Malaysia's Prime Minister to Step Down After 2 Decades
By RAYMOND BONNER
KUALA LUMPUR, Malaysia, June 25 — Prime Minister Mahathir Mohamad of Malaysia, a man who has been a bitter critic of the West but whose tight hold over this Muslim country made him a new ally against Islamic militants, announced today that he would be stepping down after two decades in power.
Though his popularity at home and his reputation abroad have rarely been higher, Dr. Mahathir, 76, said through a government spokesman that he would leave office on Oct. 25, 2003.
"The decision is final," Khalil Yaakob, the information minister, said here in a nationally televised news conference.
The announcement ended a long era and a short drama that began on Saturday, when Dr. Mahathir, who has been in power longer than all but five other men on the world stage, concluded a two-hour speech at a party conference by saying that he was resigning.
It seemed to catch everyone in this country of 21 million by surprise, including his closest political associates, foreign diplomats and even his wife, who seemed to gasp when she heard the words.

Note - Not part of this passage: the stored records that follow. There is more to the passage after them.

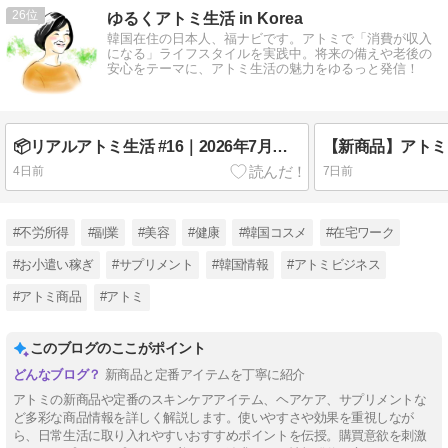
26
ゆるくアトミ生活 in Korea
韓国在住の日本人、福ナビです。アトミで「消費が収入
になる」ライフスタイルを実践中。将来の備えや老後の
安心をテーマに、アトミ生活の魅力をゆるっと発信！
📦リアルアトミ生活 #16｜2026年7月の購入記録＆ポイント公開
【新商品】アトミ
4日前
7日前
#不労所得
#副業
#美容
#健康
#韓国コスメ
#在宅ワーク
#お小遣い稼ぎ
#サプリメント
#韓国情報
#アトミビジネス
#アトミ商品
#アトミ
このブログのここがポイント
新商品と定番アイテムを丁寧に紹介
アトミの新商品や定番のスキンケアアイテム、ヘアケア、サプリメントな
ど多彩な商品情報を詳しく解説します。使いやすさや効果を重視しなが
ら、日常生活に取り入れやすいおすすめポイントを伝授。購買意欲を刺激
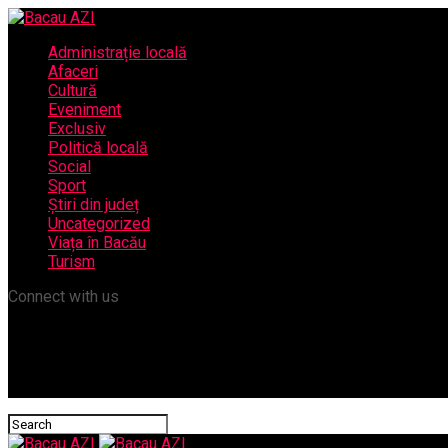
Administrație locală
Afaceri
Cultură
Eveniment
Exclusiv
Politică locală
Social
Sport
Știri din județ
Uncategorized
Viața în Bacău
Turism
Connect with us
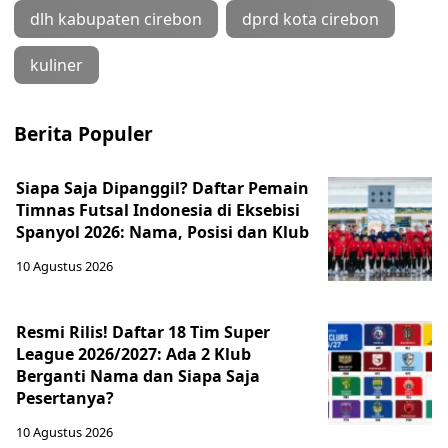
dlh kabupaten cirebon
dprd kota cirebon
kuliner
Berita Populer
Siapa Saja Dipanggil? Daftar Pemain
Timnas Futsal Indonesia di Eksebisi
Spanyol 2026: Nama, Posisi dan Klub
10 Agustus 2026
Resmi Rilis! Daftar 18 Tim Super
League 2026/2027: Ada 2 Klub
Berganti Nama dan Siapa Saja
Pesertanya?
10 Agustus 2026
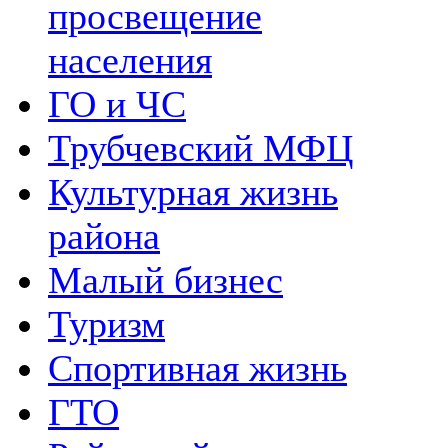
просвещение
населения
ГО и ЧС
Трубчевский МФЦ
Культурная жизнь
района
Малый бизнес
Туризм
Спортивная жизнь
ГТО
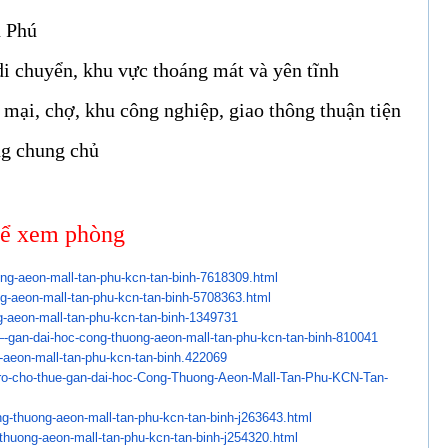
n Phú
i chuyển, khu vực thoáng mát và yên tĩnh
 mại, chợ, khu công nghiệp, giao thông thuận tiện
ông chung chủ
 để xem phòng
ng-aeon-mall-tan-
phu-kcn-tan-binh-7618309.html
g-aeon-mall-tan-
phu-kcn-tan-binh-5708363.html
-aeon-mall-tan-
phu-kcn-tan-binh-1349731
–-gan-dai-hoc-cong-
thuong-aeon-mall-tan-phu-kcn-
tan-binh-810041
-aeon-mall-tan-
phu-kcn-tan-binh.422069
o-cho-thue-gan-dai-
hoc-Cong-Thuong-Aeon-Mall-Tan-
Phu-KCN-Tan-
ng-thuong-aeon-mall-
tan-phu-kcn-tan-binh-j263643.
html
thuong-aeon-mall-tan-
phu-kcn-tan-binh-j254320.html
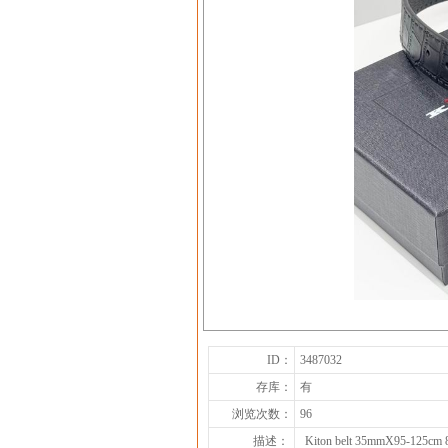
ID：
3487032
存库：
有
浏览次数：
96
描述：
Kiton belt 35mmX95-125cm 8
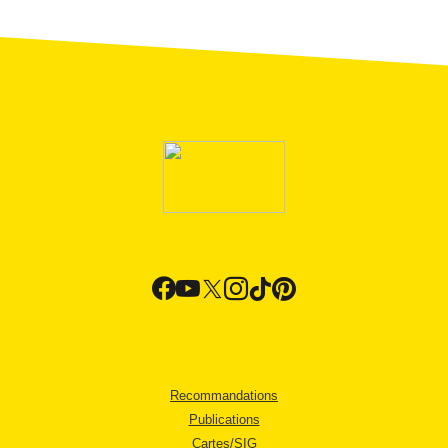
Recommandations
Publications
Cartes/SIG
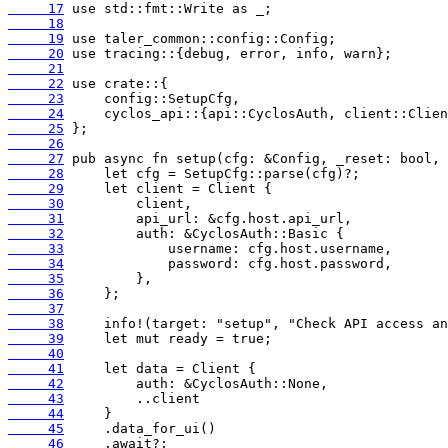
     17
     18
     19
     20
     21
     22
     23
     24
     25
     26
     27
     28
     29
     30
     31
     32
     33
     34
     35
     36
     37
     38
     39
     40
     41
     42
     43
     44
     45
     46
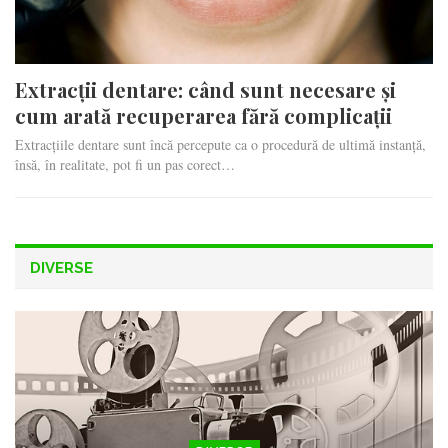
Extracții dentare: când sunt necesare și
cum arată recuperarea fără complicații
Extracțiile dentare sunt încă percepute ca o procedură de ultimă instanță,
însă, în realitate, pot fi un pas corect…
DIVERSE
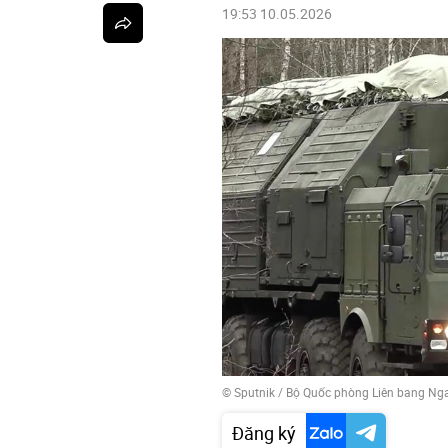
19:53 10.05.2026
© Sputnik / Bộ Quốc phòng Liên bang Ng
Đăng ký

Pandemonium erupted in the hall, and anguished cries of disbelief rose from party loyalists. In a hastily called closed-door meeting, leaders of his party pleaded with him to retract his statement, which he did.
But Dr. Mahathir, who has a well-earned reputation for speaking his mind, which brought him into frequent conflict with Washington, remained determined. During a Sunday morning meeting at the prime minister's residence, party officials and cabinet ministers, who owe their positions to Dr. Mahathir, only persuaded him to adopt a prolonged transition period.
Then the man who has taken care of everything for 21 years went off on vacation to Italy, leaving his deputies to clean up.
They announced today that Dr. Mahathir had chosen as his successor Abdullah Ahmad Badawi, who is now deputy prime minister.
Mr. Abdullah, 62, who has been in politics most of his adult life, became deputy four years ago, after the man who was the front runner to succeed Dr. Mahathir, Anwar Ibrahim, made a premature move for power.
Not ready to step down at that time, Dr. Mahathir forced Mr. Ibrahim from office. Mr. Ibrahim was later convicted on what are widely considered trumped-up charges of corruption and sodomy. He remains in prison.
Today, Mr. Abdullah said that Dr. Mahathir had decided to step down for the simple reason that he feels he has served long enough. "There is no other reason," he said.
Malaysian and foreign observers found that hard to swallow. But they were equally dumbfounded as they searched for another reason.
"There's no single convincing explanation what triggered it," said a Western ambassador. "It's a bit puzzling." He added that his government had been operating under the assumption that Dr. Mahathir would remain on the scene as long as his health permitted.
Dr. Mahathir has made a career of shocking, and following his own counsel. He is not a free-market capitalist; the state controls large sectors of the economy. But he is certainly no Communist; all the gleaming skyscrapers in the capital are proof enough of that.
He is not a democrat; though he has held elections, the playing field has hardly been level, and the media here are not free and independent. But neither has he been a dictator; he has not used the army, the police or brutal methods to retain his hold on power.
He blamed the Asian financial crises, of 1998, on money speculators, foremost among them George Soros, and his accusations were tinged with anti-Semitism.
He has been a constant irritant to the White House, entertaining Fidel Castro as recently as last year, and calling for an end to sanctions against Iraq. He has railed against the West, but recently began a move to have English more widely taught in Malaysian schools, a necessity if Malaysia is to develop, he has said.
Under Dr. Mahathir, Malaysia has been one of the most stable countries in Asia. There have been no coups, nor blood baths among the country's ethnic Malays, Chinese and Indians.
It is a modern, moderate Islamic state — young Muslim women wear scarves, tight jeans and platform shoes — one that in the post-Sept. 11 environment, Washington would like to see copied elsewhere.
Since Sept. 11, Washington has found Dr. Mahathir not so unpalatable after all. He condemned the terrorist attacks, and has provided the United States with intelligence on the activities of Islamic radicals here, including some who were involved in the Sept. 11 attacks.
In April, Dr. Mahathir got something that had eluded him during his entire reign — an invitation to the White House, the first state visit for a Malaysian leader.
Dr. Mahathir's hand-picked successor is not expected to bring about any radical change in Malaysia's policies, at least not in the short term. He is a moderate Muslim with a degree in Islamic studies who has served as education minister and defense minister.
"Even though the trigger was mysterious and messy," a diplomat said, referring to the events of the last three days, "the transition looks orderly."